If a “debate” whether the Holocaust happened was needed, it came a decade ago when self-styled historian Clifford Irving sued for libel in a London Court scholar Deborah Lipstadt for calling him a Holocaust Denier. During a protracted, expensive trial Lipstadt chose to rely on the testimony of historical experts—not Holocaust Survivors. Her lead witness, historian Richard Evans, systematically exposed Irving’s claims that there were no gas ovens at Auschwitz as premeditated lies and purposeful falsifications of the documented historical evidence. The Judge censured Irving in the harshest terms, and “the debate” over the Holocaust had been won.

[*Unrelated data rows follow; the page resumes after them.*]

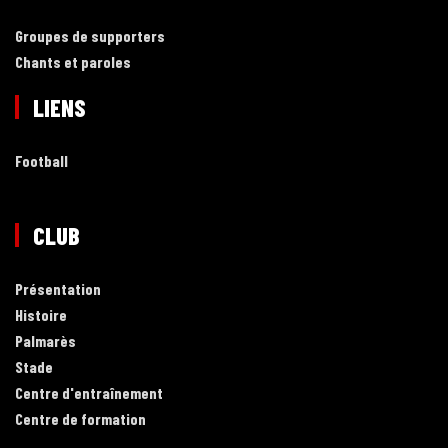
Groupes de supporters
Chants et paroles
LIENS
Football
CLUB
Présentation
Histoire
Palmarès
Stade
Centre d'entraînement
Centre de formation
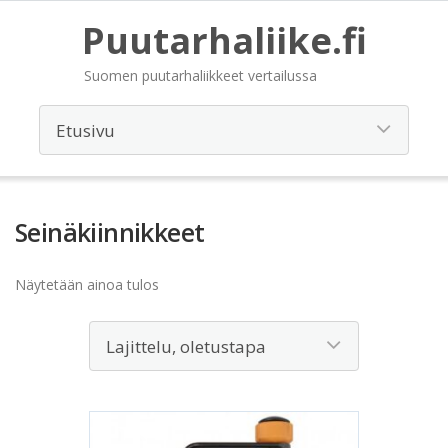
Puutarhaliike.fi
Suomen puutarhaliikkeet vertailussa
Seinäkiinnikkeet
Näytetään ainoa tulos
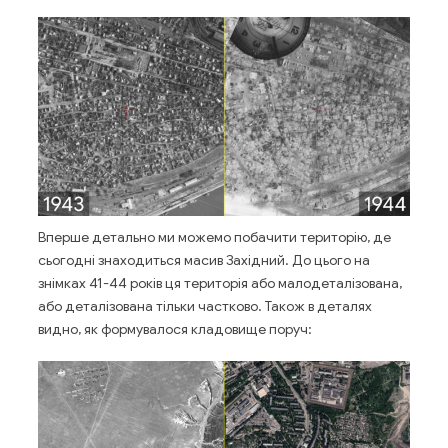
Вперше детально ми можемо побачити територію, де
сьогодні знаходиться масив Західний. До цього на
знімках 41-44 років ця територія або малодеталізована,
або деталізована тільки частково. Також в деталях
видно, як формувалося кладовище поруч:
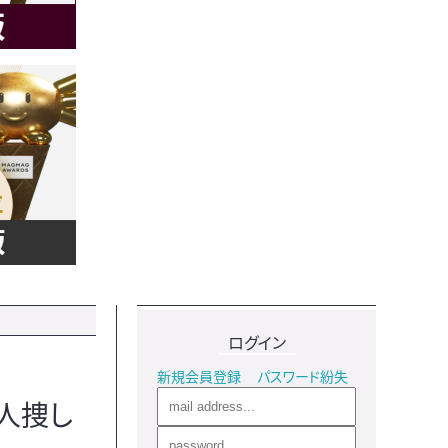
ログイン
新規会員登録
パスワード紛失
人捜し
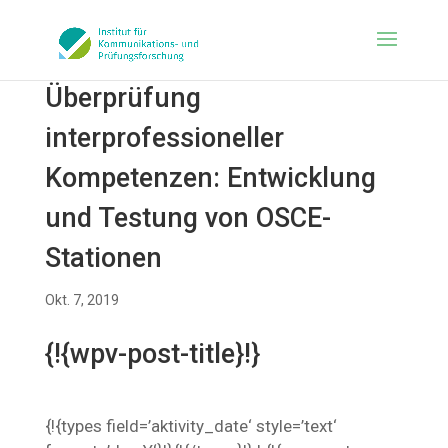
Überprüfung
interprofessioneller
Kompetenzen: Entwicklung
und Testung von OSCE-
Stationen
Okt. 7, 2019
{!{wpv-post-title}!}
{!{types field=’aktivity_date‘ style=’text‘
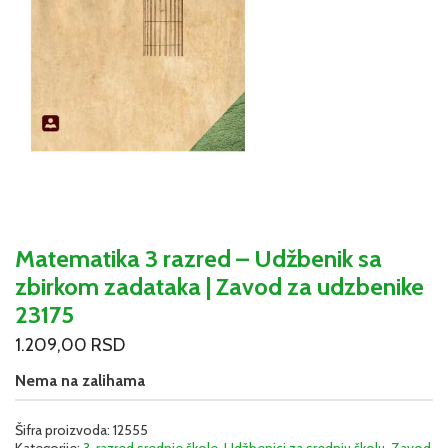
Matematika 3 razred – Udžbenik sa
zbirkom zadataka | Zavod za udzbenike
23175
1.209,00
RSD
Nema na zalihama
Šifra proizvoda:
12555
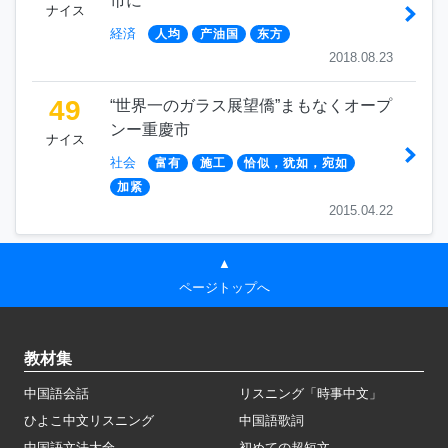
市に
ナイス
経済
人均
产油国
东方
2018.08.23
49
“世界一のガラス展望僑”まもなくオープ
ンー重慶市
ナイス
社会
富有
施工
恰似，犹如，宛如
加紧
2015.04.22
▲
ページトップへ
教材集
中国語会話
リスニング「時事中文」
ひよこ中文リスニング
中国語歌詞
中国語文法大全
初めての超短文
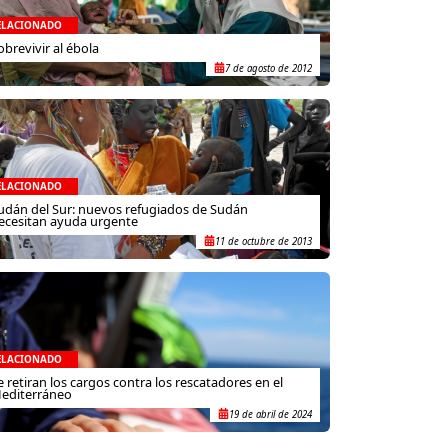
ELACIONADO
obrevivir al ébola
7 de agosto de 2012
ELACIONADO
udán del Sur: nuevos refugiados de Sudán
ecesitan ayuda urgente
11 de octubre de 2013
ELACIONADO
e retiran los cargos contra los rescatadores en el
editerráneo
19 de abril de 2024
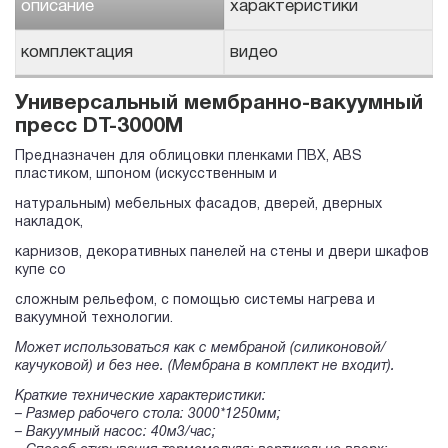
описание
характеристики
комплектация
видео
Универсальный мембранно-вакуумный
пресс DT-3000М
Предназначен для облицовки пленками ПВХ, ABS
пластиком, шпоном (искусственным и
натуральным) мебельных фасадов, дверей, дверных
накладок,
карнизов, декоративных панелей на стены и двери шкафов
купе со
сложным рельефом, с помощью системы нагрева и
вакуумной технологии.
Может использоваться как с мембраной (силиконовой/
каучуковой) и без нее. (Мембрана в комплект не входит).
Краткие технические характеристики:
– Размер рабочего стола: 3000*1250мм;
– Вакуумный насос: 40м3/час;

By all means, eighth graders should be taught about the Holocaust in the context of World War II. In our Internet-dominated world, it is indeed necessary to promote critical thinking. Soon enough (if not already) eighth graders will be exposed to the ugly fact that even governments like Iran’s deny the Holocaust ever happened, while other bigots use websites to argue that black people exploited on Southern plantations were “contented slaves.” We must teach young people how to study history and learn the truth without making the classroom in a platform for legitimating pseudo-history and teaching hate. Jews aren’t promoting their “special version” of the Holocaust. It is teachers throughout Western Europe who are being pressured not to teach about the Holocaust, supposedly not to offend Muslim students.